EPA’s map helps viewers connect the dots. When the cursor is placed over Michigan, for example, one can see that emissions from six different states travel into the state, causing air-pollution readings above the national threshold level for public-health standards. The map also shows that pollution from Michigan travels all the way to Virginia, diminishing the latter’s air quality.
The EPA estimates these rules with produce significant air-quality benefits. By 2014 the rules will reduce sulfur dioxide emissions by 73 percent from 2005 levels. Nitrogen oxide emissions will drop by 54 percent.
This improvement in air quality will result in $120 billion to $280 billion in annual benefits, including preventing up to 34,000 premature deaths and avoiding 858,000 other health problems annually that are linked to this pollution, as outlined in the table below.
When final safeguards were first announced in July 2011, EPA Administrator Lisa Jackson commented on how the law helps Americans:
No community should have to bear the burden of another community's polluters, or be powerless to prevent air pollution that leads to asthma, heart attacks and other harmful illnesses. These Clean Air Act safeguards will help protect the health of millions of Americans and save lives by preventing smog and soot pollution from traveling hundreds of miles and contaminating the air they breathe.
Many utilities have already begun to invest in pollution-control technologies, such as scrubbers, to comply with the Clean Air Interstate Rules (CAIR) from 2005. It was struck down by federal court in 2008, so EPA revamped the measures that became the cross-state rules. These CAIR investments were an estimated $1.6 billion per year.
Compliance with the cross-state rules will cost $800 million annually beginning in 2014. Meanwhile, they will generate $120 billion to $280 billion in annual health benefits. According to EPA data the benefits from the improved rule are estimated to outweigh the costs by a ratio of at least 50-to-1, and as much as 115-to-1.
The aforementioned economic benefits are also a very conservative estimate because they do not include qualified estimates of other benefits from pollution reductions.
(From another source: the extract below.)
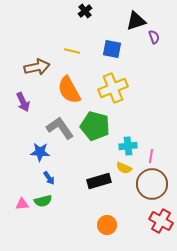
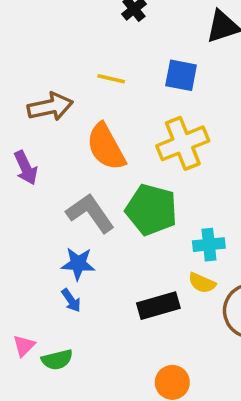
blue star: (40, 152) -> (78, 264), moved
green semicircle: (43, 201) -> (57, 360), moved
pink triangle: (22, 204) -> (24, 346), turned -40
For instance, lower pollution levels will increase agriculture crop and commercial forest yields, improve visibility in state and national parks, and increase protection from acid rain for sensitive ecosystems including Adirondack lakes, Appalachian streams, and coastal waters.
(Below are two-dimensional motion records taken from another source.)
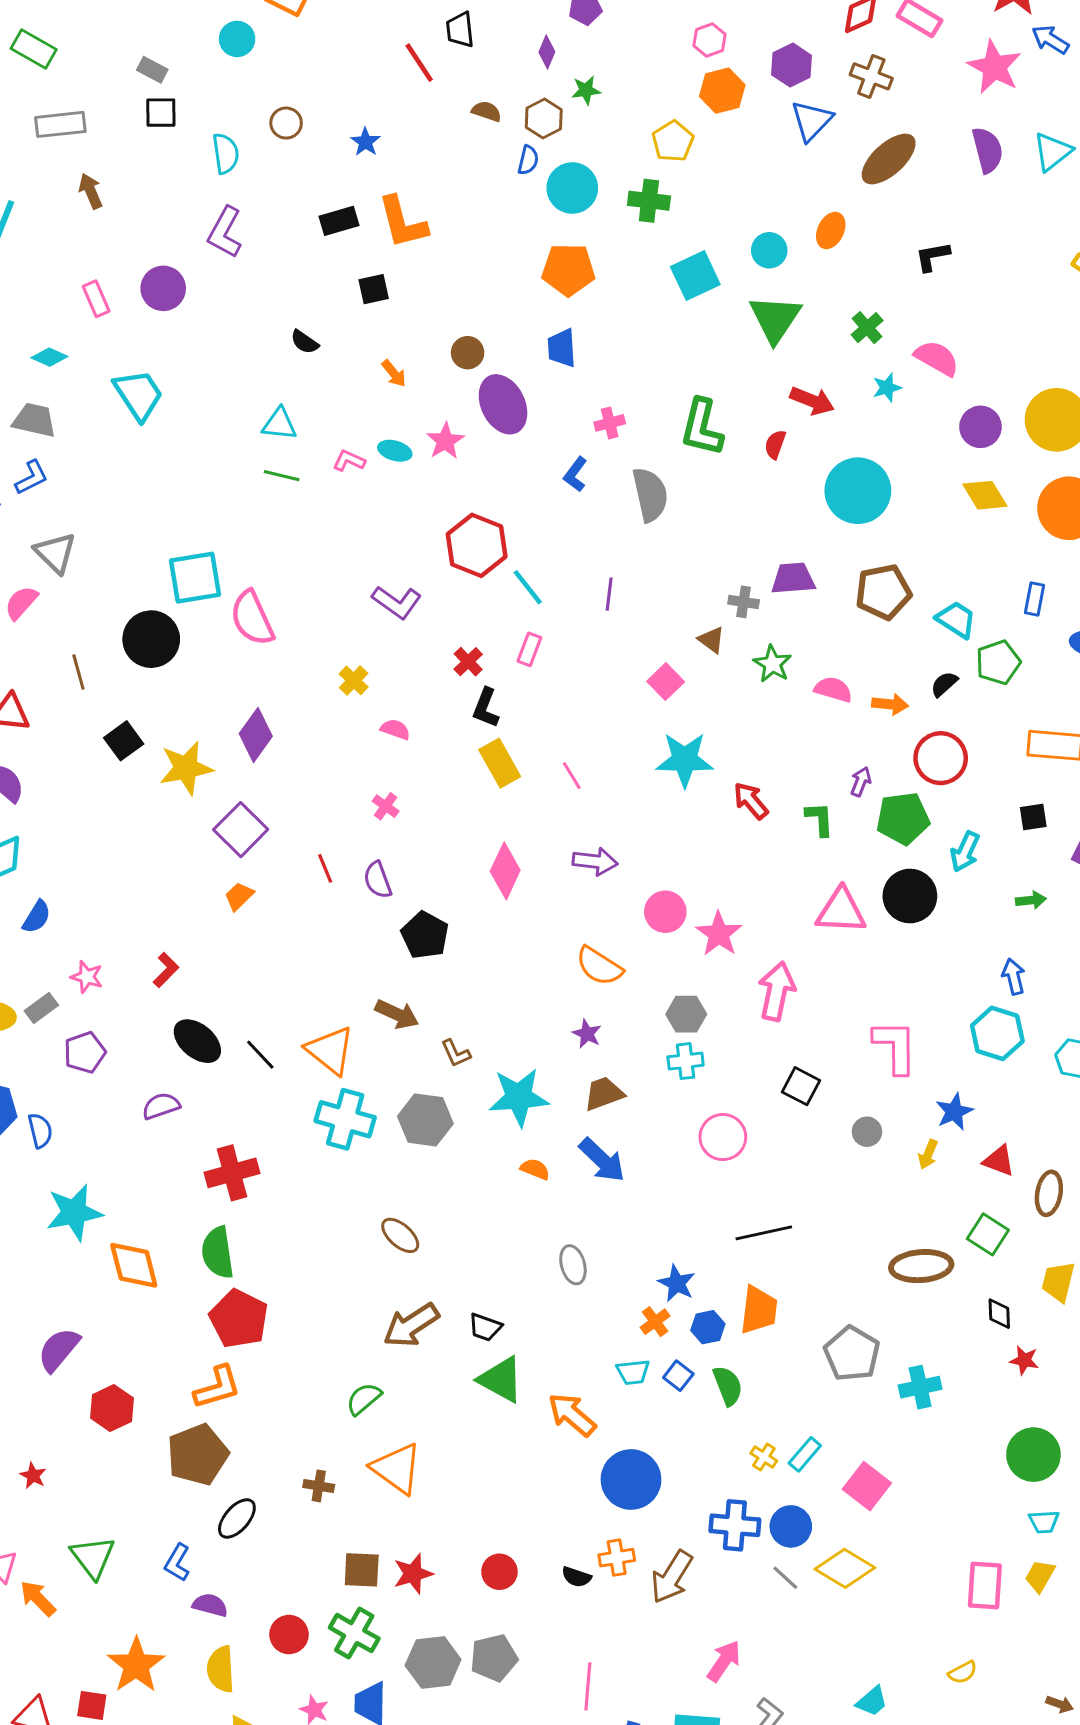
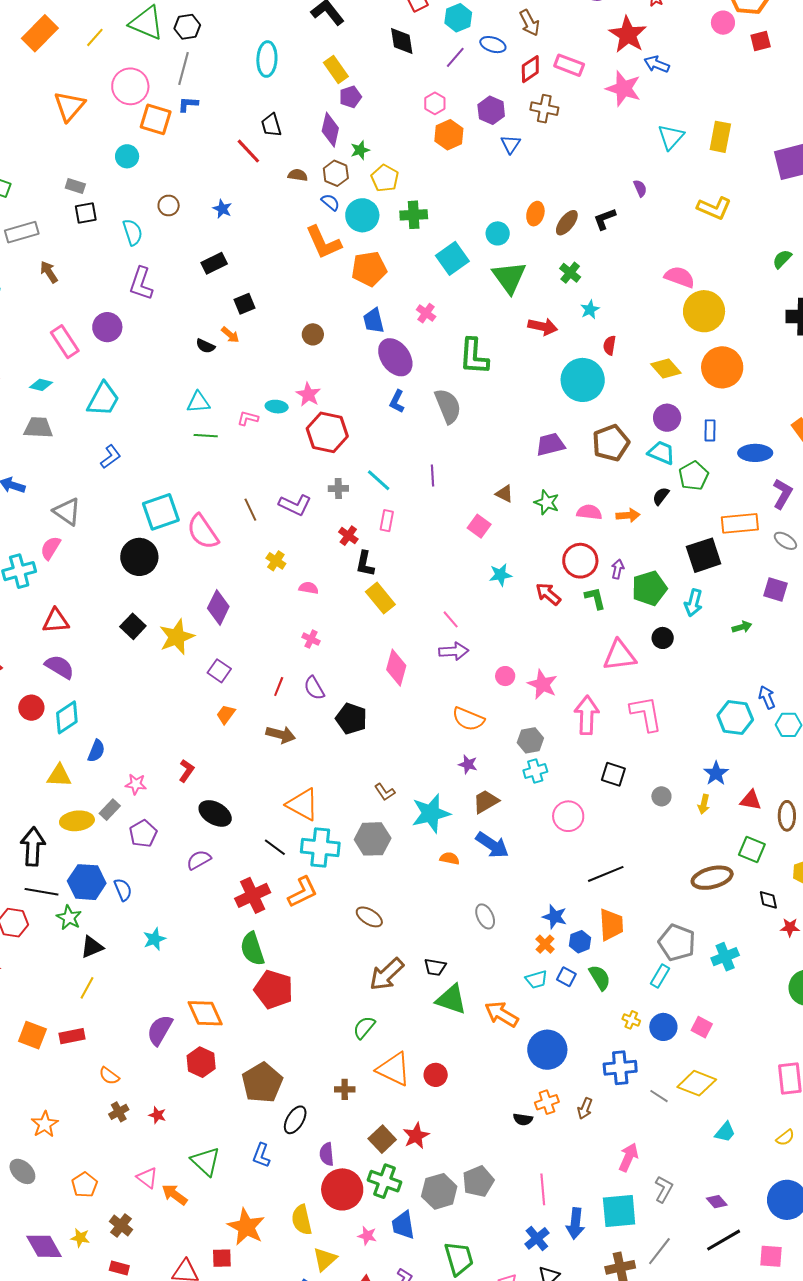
purple diamond: (547, 52) -> (330, 130), size x1.6
blue triangle: (812, 121) -> (511, 144), size x0.7
yellow pentagon: (673, 141) -> (385, 178), moved
purple semicircle: (987, 150) -> (640, 188), moved, size x0.6
brown ellipse: (889, 159) -> (567, 223), moved, size x0.7
blue semicircle: (528, 160) -> (330, 202), turned -54
orange L-shape: (403, 222) -> (323, 242), moved
pink rectangle: (96, 299) -> (65, 342), size x1.4
pink semicircle: (937, 358) -> (680, 277), moved
orange arrow: (394, 373) -> (230, 335), moved
cyan trapezoid: (138, 395) -> (103, 399), turned 72
purple ellipse: (503, 404) -> (395, 357), moved
pink cross: (610, 423) -> (426, 313), moved, turned -30
purple circle: (980, 427) -> (667, 418), moved
red semicircle: (775, 444) -> (610, 345), moved
blue L-shape: (32, 477) -> (111, 457), moved
red hexagon: (477, 545) -> (327, 432), moved
gray cross: (744, 602) -> (338, 488), moved
brown line: (78, 672) -> (250, 510), moved
red circle: (941, 758) -> (580, 561), moved
cyan star: (685, 760) -> (500, 575), size x0.6
pink line: (572, 776) -> (451, 619), moved
black square: (1033, 817) -> (704, 555), moved, size x1.8
purple square: (241, 830) -> (219, 671), size x0.7
red line: (325, 868) -> (279, 686), turned 54
black circle: (910, 896) -> (663, 638), size x0.6
pink circle: (665, 912) -> (505, 676), size x0.7
blue arrow: (1014, 977) -> (767, 697), moved
brown arrow: (397, 1014) -> (281, 735), moved
pink L-shape: (895, 1047) -> (646, 714), moved
black line: (260, 1055) -> (275, 847), moved
cyan star: (74, 1212) -> (154, 939), size x0.6
orange diamond: (134, 1265) -> (205, 1013), moved
orange L-shape: (217, 1387) -> (303, 892), moved
cyan rectangle: (805, 1454) -> (660, 976), moved
pink square: (867, 1486) -> (702, 1027), size x0.7
blue circle: (791, 1526) -> (663, 1027), moved
brown square: (362, 1570) -> (382, 1139), turned -36
red circle: (499, 1572) -> (436, 1075), moved
brown arrow: (672, 1577) -> (585, 1108), size x0.6
purple semicircle: (210, 1605) -> (327, 1154), moved, turned -100
red circle: (289, 1635) -> (342, 1189), size x1.6
cyan trapezoid: (872, 1701) -> (725, 1132), moved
Stay means delay of health protection
The stay of the Cross-State Air Pollution Rule will last until at least April 13 when the states’ cases against the rule will be heard, but it could continue much longer. This setback unfortunately hinders vital reductions in air pollution from power plants, prolonging poor air quality for 240 million Americans in 27 eastern states.
A long list of plaintiffs sought this timeout on health protection, including 16 states—Alabama, Florida, Georgia, Indiana, Kansas, Kentucky, Louisiana, Michigan, Mississippi, Nebraska, Ohio, Oklahoma, South Carolina, Texas, Virginia, and Wisconsin. Another 12 states affected by the rule are not trying to stop it. It’s no coincidence that the suing states are responsible for more than 90 percent of the nation’s total sulfur dioxide and nitrogen oxide air pollution from power plants, which the law aims to reduce.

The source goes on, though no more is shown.